When the client left Intel two years later and bought a business, he continued to live as lavishly as before, chipping steadily away at his windfall all the while. When the client's account inevitably dipped below the firm's $1 million minimum, Carmichael did the only thing he could: He asked his client to find another advisor.
WHEN GOOD LUCK IS BAD
When a small-business client comes into a sudden windfall, it ought to be an overwhelmingly positive event. Unfortunately some clients get overwhelmed in the wrong way — and end up making silly decisions, such as entering into lousy business deals or getting caught up in searches for something to fill the void their departed job left behind.
Play your cards right, though, and your client's good fortune can be both his and yours.
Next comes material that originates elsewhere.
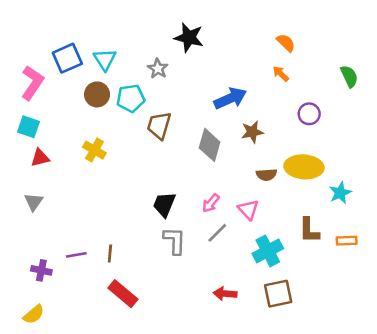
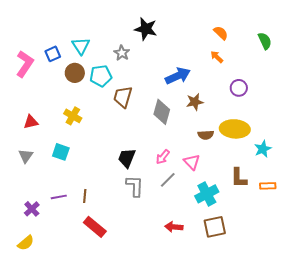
blue square: (67, 58) -> (53, 54), moved, size x0.7
green semicircle: (349, 76) -> (265, 41), moved
cyan square: (28, 127) -> (61, 152), moved
purple cross: (41, 270) -> (32, 209), turned 35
The positives of a windfall-laden client are pretty obvious: Not only does it bring you assets you didn't have before, but the services you provide the client could very well end up cementing your position as the go-to financial advisor for his clan.
“If you build the relationship, you can become a trusted consigliore for multiple generations,” says Stephen Goldbart, a psychologist and co-founder of Money Meaning & Choices Institute in Kentfield, Calif. (He also runs workshops for financial advisors on how to deal with newly wealthy clients.) Harlan Kappel agrees: “For the financial advisor working with businesses, this is the most rewarding and exciting thing that happens,” says the financial advisor with American Express in Dallas.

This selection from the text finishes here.